Page-level text extractions:

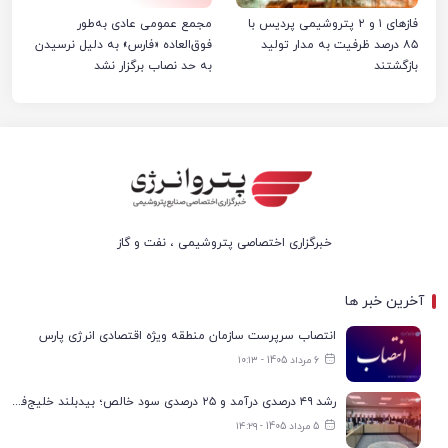
فازهای ۱ و ۲ پتروشیمی پردیس با
مجمع عمومی عادی به‌طور
۸۵ درصد ظرفیت به مدار تولید
فوق‌العاده «فارس» به دلیل نرسیدن
بازگشتند
به حد نصاب برگزار نشد
خبرگزاری اختصاصی پتروشیمی ، نفت و گاز
آخرین خبر ها
انتصاب سرپرست سازمان منطقه ویژه اقتصادی انرژی پارس
6 مرداد 1405 - ۱۰:۱۳
رشد ۴۹ درصدی درآمد و ۲۵ درصدی سود خالص؛ بیدبلند خلیج‌فارس سال ۱۴۰۴ را با رکوردهای جدید به پایان رساند
5 مرداد 1405 - ۱۴:۲۹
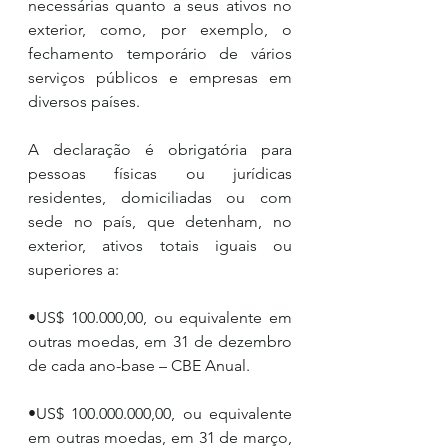
necessárias quanto a seus ativos no 
exterior, como, por exemplo, o 
fechamento temporário de vários 
serviços públicos e empresas em 
diversos países.
A declaração é obrigatória para 
pessoas físicas ou jurídicas 
residentes, domiciliadas ou com 
sede no país, que detenham, no 
exterior, ativos totais iguais ou 
superiores a:
•US$ 100.000,00, ou equivalente em 
outras moedas, em 31 de dezembro 
de cada ano-base – CBE Anual.
•US$ 100.000.000,00, ou equivalente 
em outras moedas, em 31 de março,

> TASK TO COMPLETE
If a line in the records above has the word "moedas", copy it.

> REPLY
outras moedas, em 31 de dezembro 
em outras moedas, em 31 de março,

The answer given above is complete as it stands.